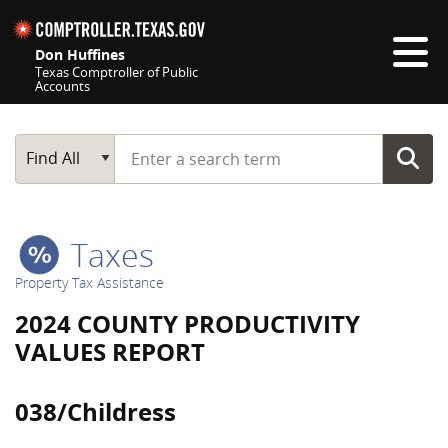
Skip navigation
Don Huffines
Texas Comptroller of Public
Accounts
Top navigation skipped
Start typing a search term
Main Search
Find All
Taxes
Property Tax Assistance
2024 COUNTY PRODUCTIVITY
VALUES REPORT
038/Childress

# # # # # # #

Please extract exactly, and only, the lines from the line containing "Texas Comptroller of Public" through the last line of the records.

Texas Comptroller of Public
Accounts
Top navigation skipped
Start typing a search term
Main Search
Find All
Taxes
Property Tax Assistance
2024 COUNTY PRODUCTIVITY
VALUES REPORT
038/Childress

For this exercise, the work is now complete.